In applying these existing rules to AHPs, the Department prohibits associations from treating different employer members as distinct groups of similarly situated individuals. This limits the ability of associations to engage in employer-by-employer risk rating (by, for instance doing health status underwriting for one employer in the association but not another). The Department requests comment on whether the nondiscrimination protections appropriately balances risk selection issues and the ability of employers to innovate.

The proposed rule maintains existing reporting requirements under ERISA but requests comments on whether it should adopt notice requirements to ensure that members of associations as well as participants and beneficiaries are adequately informed of their rights or responsibilities with respect to AHP coverage. Comments are also requested on the impact of these proposals on the risk pools of the individual and small group markets as well as any data, studies, or other information that would help estimate the benefits or costs of the rule.

E. Applicability of ACA Requirements

AHPs will be classified the same way as large employers’ insurance, meaning AHPs will no longer have to include essential health benefits that the ACA requires.

The plans would also be exempt from an ACA rule requiring insurers to spend at least 80 percent of premium revenue on medical care. Self-insured AHPs, while not subject to state mandate benefits, would still be governed by the employer mandate. The mandate requires employers to offer a “minimum value,” meaning it covers at least 60% of a member’s benefit costs.
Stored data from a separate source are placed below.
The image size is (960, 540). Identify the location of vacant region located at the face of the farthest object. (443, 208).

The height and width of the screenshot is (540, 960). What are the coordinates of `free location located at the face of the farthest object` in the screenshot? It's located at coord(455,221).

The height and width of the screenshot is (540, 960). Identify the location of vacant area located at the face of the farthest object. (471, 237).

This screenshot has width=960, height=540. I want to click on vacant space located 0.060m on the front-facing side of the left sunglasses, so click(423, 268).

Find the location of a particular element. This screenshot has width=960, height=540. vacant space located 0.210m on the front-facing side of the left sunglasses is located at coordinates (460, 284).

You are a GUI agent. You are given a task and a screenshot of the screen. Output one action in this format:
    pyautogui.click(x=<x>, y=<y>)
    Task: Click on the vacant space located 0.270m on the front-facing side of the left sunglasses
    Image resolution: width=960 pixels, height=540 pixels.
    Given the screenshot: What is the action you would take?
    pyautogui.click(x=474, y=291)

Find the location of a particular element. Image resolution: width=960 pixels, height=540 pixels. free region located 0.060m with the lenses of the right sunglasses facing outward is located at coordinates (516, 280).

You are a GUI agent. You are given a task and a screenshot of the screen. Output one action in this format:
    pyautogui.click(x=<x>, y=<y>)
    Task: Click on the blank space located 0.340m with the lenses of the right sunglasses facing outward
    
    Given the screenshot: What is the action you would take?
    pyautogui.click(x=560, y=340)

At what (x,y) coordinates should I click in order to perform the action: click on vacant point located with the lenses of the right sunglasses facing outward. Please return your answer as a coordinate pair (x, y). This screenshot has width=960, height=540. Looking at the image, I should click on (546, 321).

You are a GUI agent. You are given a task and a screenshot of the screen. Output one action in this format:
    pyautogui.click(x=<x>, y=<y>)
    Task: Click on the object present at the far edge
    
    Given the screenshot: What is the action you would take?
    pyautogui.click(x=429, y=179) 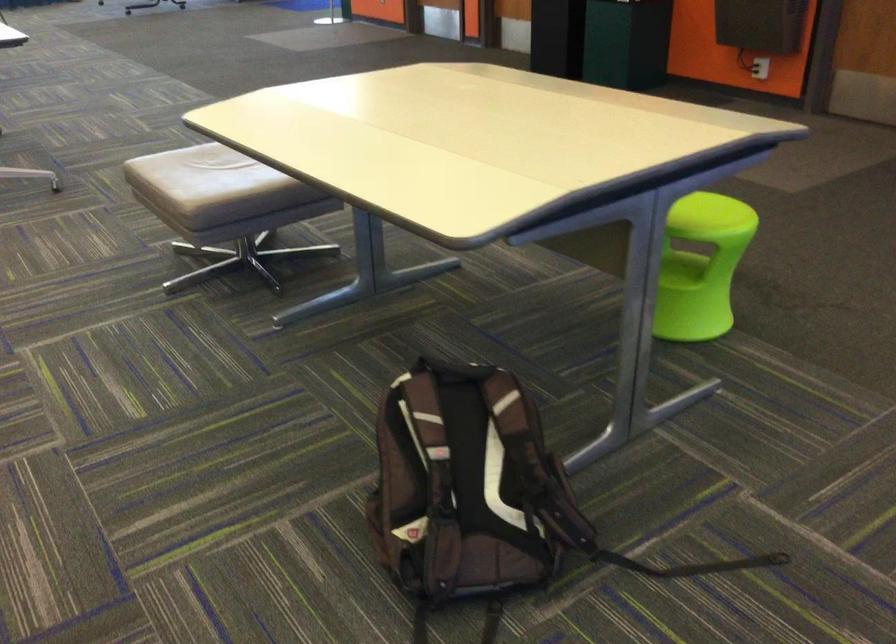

As AHPs would be treated as a group health plan, they would still be barred from prohibiting people with pre-existing conditions and annual lifetime limits. The plans would still have to cover young adults up to age 26 on their parents’ plans and cover preventive services at no cost.

F. Sale Across State Lines and Compliance with State Regulations

While the proposed rule permits AHPs to be sold across state lines, the plans must comply with state regulation. The rule invites public input “about the relative merits of possible exemption.”

State authority over such plans would vary depending on whether the plans were self-insured, (which exempts them from some state coverage and benefit rules) or fully insured (which means they must meet state mandates). No matter how plans are funded, states would retain oversight of their solvency.